Does the idea of being able to recharge your electric vehicle sound appealing to you? An Israeli company says it has been able to produce, in factory, a battery pack that allows for just that. This marks another big step forward towards the ultimate goal of owners being able to recharge their EVs in the same amount of time it takes to fill up a gas tank.
From the time electric vehicles first began to appear, the question of recharging time has been a central concern. While EV owners today can generally manage very well using Level 2 charging stations that can recharge a vehicle with a range of about 400 km in about 9 hours, it still takes more than an hour to do so even on a very fast Level 3 recharging system.
With the latter system, it is possible to recover a good part of a battery electric vehicle in 20 or 30 minutes, but for a large majority of the population, that is still not enough. As long as it takes much longer than filling a gas tank, some will scoff.
That's why a battery that can be recharged in five minutes could change everything.
British media outlet The Guardian reported today on the new ultra-fast rechargeable batteries Israeli company StoreDot says it is able to manufacture.
The new batteries, still of the lithium-ion variety, were developed by StoreDot and manufactured by Eve Energy in China on regular production lines.
StoreDot has already installed its "extremely fast charge" battery inside phones, drones and scooters, and it has now produced 1,000 batteries for vehicles that it will use to pitch its technology to automakers and other companies. Daimler, BP, Samsung and TDK have all invested in StoreDot, which has so far raised $130 million.
The batteries in question can be fully recharged in five minutes. However, there is a catch, in that they will require much more powerful chargers than in use today. Using the infrastructures currently available, StoreDot says that starting in 2025, its batteries will be able to gain back 160 km of range in five minutes.

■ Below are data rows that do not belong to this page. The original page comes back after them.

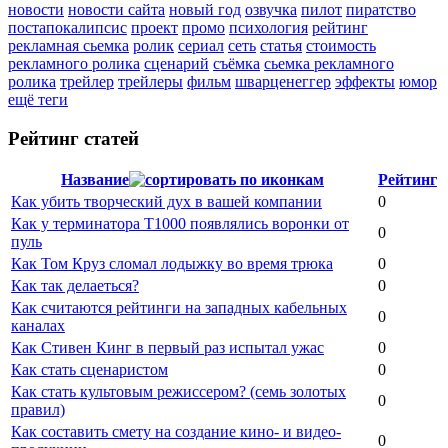
новости
новости сайта
новый год
озвучка
пилот
пиратство
постапокалипсис
проект
промо
психология
рейтинг
рекламная сьемка
ролик
сериал
сеть
статья
стоимость
рекламного ролика
сценарий
съёмка
сьемка рекламного
ролика
трейлер
трейлеры
фильм
шварценеггер
эффекты
юмор
ещё теги
Рейтинг статей
Название
Рейтинг
Как убить творческий дух в вашей компании
0
Как у терминатора Т1000 появлялись воронки от
0
пуль
Как Том Круз сломал лодыжку во время трюка
0
Как так делаеться?
0
Как считаются рейтинги на западных кабельных
0
каналах
Как Стивен Кинг в первый раз испытал ужас
0
Как стать сценаристом
0
Как стать культовым режиссером? (семь золотых
0
правил)
Как составить смету на создание кино- и видео-
0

“The number one barrier to the adoption of electric vehicles is no longer cost, it is range anxiety. You’re either afraid that you’re going to get stuck on the highway or you’re going to need to sit in a charging station for two hours. But if the experience of the driver is exactly like fuelling [a petrol car], this whole anxiety goes away.”
- Doron Myersdorf, CEO of StoreDot
He added that until now, “a lithium-ion battery that could be recharged in five minutes was considered impossible. But we are not releasing a lab prototype, we are releasing engineering samples from a mass production line. This demonstrates it is feasible and it’s commercially ready.”
Existing lithium-ion batteries use graphite as an electrode into which lithium ions are pushed to store the charge. But when these are quickly charged, they become clogged and can turn to metal and short-circuit the battery.
The StoreDot battery replaces graphite with semiconductor nanoparticles into which the ions can pass more quickly and easily. These nanoparticles are currently based on germanium, which is soluble in water and easier to handle during manufacturing. But StoreDot's plan is to use silicon, which is much cheaper. The firm expects these prototypes later this year. According to Doron Myersdorf, the cost would be the same as existing lithium-ion batteries.
This development is happening parallel to work on solid state batteries, a technology that Toyota most notably is working on – although they are not alone. These systems are more compact and promise both more range and much faster recharging times; it’s expected the technology will be ready to go within a few years.
Clearly, the expected proliferation of electric vehicles over the next few years will require that the technology to power the vehicles take a big step forward as well, so expect some revolutionary advances.
Some experts believe we will see very quick-recharging batteries on the market, like SportDot’s, within three years. Others estimate it could take more than five years. Whenever they do appear, expect them to show up gradually and initially in higher-priced vehicles.
For consumers, the goal is to be able to charge up their EV in roughly the amount of time it takes to gas up a combustion-engine vehicle.